31. August 2012 - Hügel im Állgavágge

Es regnete die gesamte Nacht hindurch sehr stark und ich begann, mir wegen der Bedingungen Sorgen zu machen. Langanhaltender Regen kann in der Hochgebirgsumgebung, in der wir uns befanden, selbst kleine Bäche zu unüberwindlichen Hindernissen anschwellen lassen und ein morgendlicher Blick auf den Hang auf der anderen Talseite zeigte hunderte Rinnsaale, die sich schäumend über die Felsen ergossen. Der Wasserfall oberhalb des Rapaselet war selbst über die Kilometer, die ihn von uns trennten zu hören.

Nichtsdestsotrotz packten wir stoisch unsere Sachen, verrichteten notwendige, wenn auch bei diesen Bedingungen unangenehme Tätigkeiten wie Abwaschen und Kochen und brachen ohne Hoffnungen auf Wetterbesserung in Richtung Guopervágge auf. Unsere Stimmung war wirklich recht bedrückt zu diesem Zeitpunkt, wir redeten nicht viel, sondern konzentrierten uns auf das anstrengende Gelände, das immer wieder zwischen dichtem Gestrüpp, rutschigem Geröll und sumpfigem Untergrund wechstelte. Eine ständige Freude waren uns jedoch die Pausen, bei denen wir unsere Tagesrationen von Schokolade und in meinem Fall Dörrfleisch verzehrten. Wir merkten von Tag zu Tag mehr, wie sich unsere Körper an die stetige Belastung gewöhnten und jede Form der Energiezufuhr mit erhöhter Kraft und besserem Gemüt belohnten.

Bei eben einer solchen Pause erspähten wir aber kleine Löcher in der Wolkendecke und die Temperatur stieg merklich. Im selben Maß, wie der Hang, den wir querten weniger steil wurde, ließ auch der Wind nach und die dichte Wolkendecke zog immer mehr auf. Unser nächstes Etappenziel war die Furt über den Fluss Guoperjåhkå, die wir schon in der Ferne erkennen konnten. Der Weg führte über einfach zu begehende Wiesen, die wir bald im Sonnenlicht durchwanderten.

Nahe der Furt, am Eingang des Álggavágge in das Guopervágge beschlossen wir dann, die unverhoffte Schönwetterperiode zu nutzen, um unsere Kleidung zu trocknen und uns im eisig kalten Guoperjåhkå das erste mal auf der Wanderung ausgiebig zu waschen. Wir durchwateten einen flachen Arm des Flusses und tauchten unsere Körper in das Wasser, wuschen Haut und Haare und setzten uns zum Trocknen in die Sonne. Von unserem Stimmungstiefpunkt am Morgen waren wir trotz blauer Lippen wieder weit entfernt!

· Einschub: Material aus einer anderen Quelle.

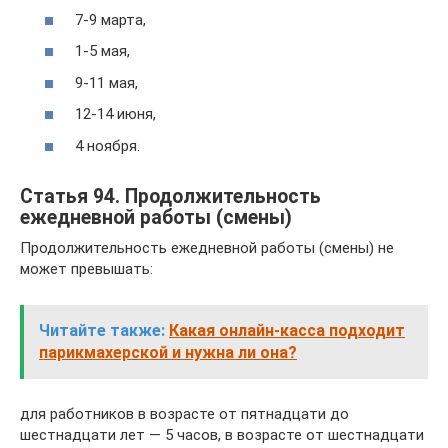
7-9 марта,
1-5 мая,
9-11 мая,
12-14 июня,
4 ноября.
Статья 94. Продолжительность
ежедневной работы (смены)
Продолжительность ежедневной работы (смены) не
может превышать:
Читайте также:
Какая онлайн‑касса подходит
парикмахерской и нужна ли она?
для работников в возрасте от пятнадцати до
шестнадцати лет — 5 часов, в возрасте от шестнадцати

Die anschließende Furt des Flusses war trotz seines Hochwassers einfach, es ging knietief durch viele Arme auf angenehmen Schotterbänken und bald hinauf ins Álggavágge. Dort wartete das erste Mal wirklich einfach zu begehendes Gelände auf uns, die Schotterbänke des Gálmmejåhkå ließen die Kilometer nur so dahinschmelzen, wir genossen jeden davon, machten in der Sonne auf einer Anhöhe über dem Fluss Pause und nahmen die Szenerie in uns auf.

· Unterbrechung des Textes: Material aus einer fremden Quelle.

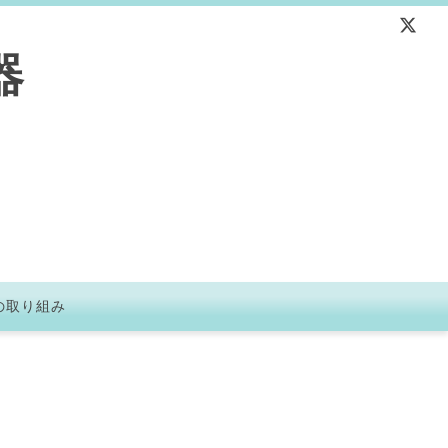
器
の取り組み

Maxi durchwatet den Guohperjåhkå
Maxi durchwatet den Guohperjåhkå

Bald erreichten wir einen Abschnitt des Tales, der im Wanderführer als "größtes Fußballfeld des Planeten" beschrieben wurde, und das nicht zu Unrecht. Ablagerungen des Flusses hatten oberhalb des Zuflusses des Gletscherflusses Áhkatjåhkå eine komplett Ebene, von niedrigem Gras bewachsene Fläche entstehen lassen, die sich wie eine friedliche Insel zwischen den Gletscherbehangenen steilen Bergwänden vor uns ausstreckte. Die Beliebtheit des Álggavágges bei vielen Wanderern, von der ich schon öfter gehört hatte wurde uns deutlich vor Augen geführt. Auf einem kleinen Hügel schlugen wir unser Lager auf.

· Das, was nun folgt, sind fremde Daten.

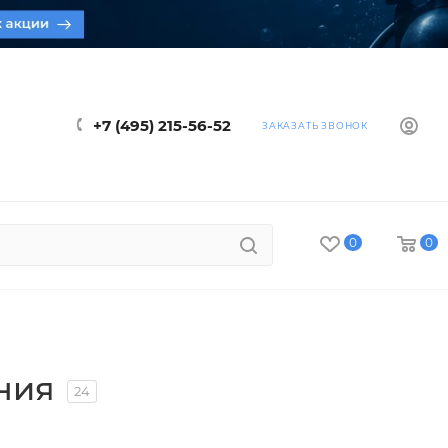
+7 (495) 215-56-52
ЗАКАЗАТЬ ЗВОНОК
0
0
ния
24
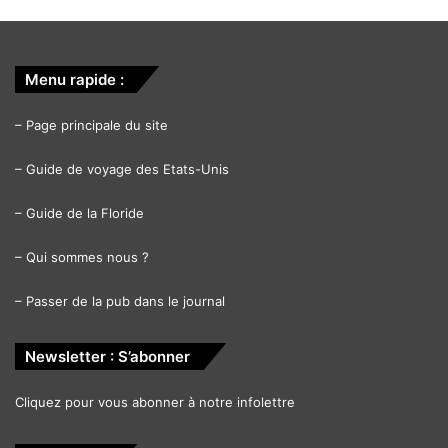
Menu rapide :
–
Page principale du site
–
Guide de voyage des Etats-Unis
–
Guide de la Floride
–
Qui sommes nous ?
–
Passer de la pub dans le journal
Newsletter : S’abonner
Cliquez pour vous abonner à notre infolettre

Von hier aus hatten wir auch, auf unseren zurückgelegten Weg blickend, eine Art Tunnelblick direkt auf das Sarekmassiv und den sich ins Tal schlängelnden Gletscher Mikkajegna.

Eingang des Álggavágge
Eingang des Álggavágge
Maxi wärmt sich an ihrer Tasse
Maxi wärmt sich an ihrer Tasse

1. September 2012 - Hügel im Álggavágge

Wir erwachten zu einem strahlend blauen Himmel und beschlossen, das gute Wetter zu nutzen, um eine Tagestour ins nahe gelegene Áhkavágge zu nutzen, einem Kerbtal, dass sich tief ins Ålkatjmassiv einschneidet, um dann am Gletscher Áhkajegna zu enden, der einen Pass ins Sarvesvagge bildet.

Wolken beim Eingang des Áhkávágge
Wolken beim Eingang des Áhkávágge

Wir gingen also los, ein Stück unserem Weg vom Vortag folgend, dann Steil in die Berge abbiegend. Auf dem Weg sahen wir noch andere Wanderer, die gerade ihr Zelt abbauten. Dies sollten für 12 Tage die letzten Menschen sein, die uns begegneten. Es war angenehm warm und wir hatten Spaß daran, einmal ohne die schweren Rucksäcke unterwegs zu sein.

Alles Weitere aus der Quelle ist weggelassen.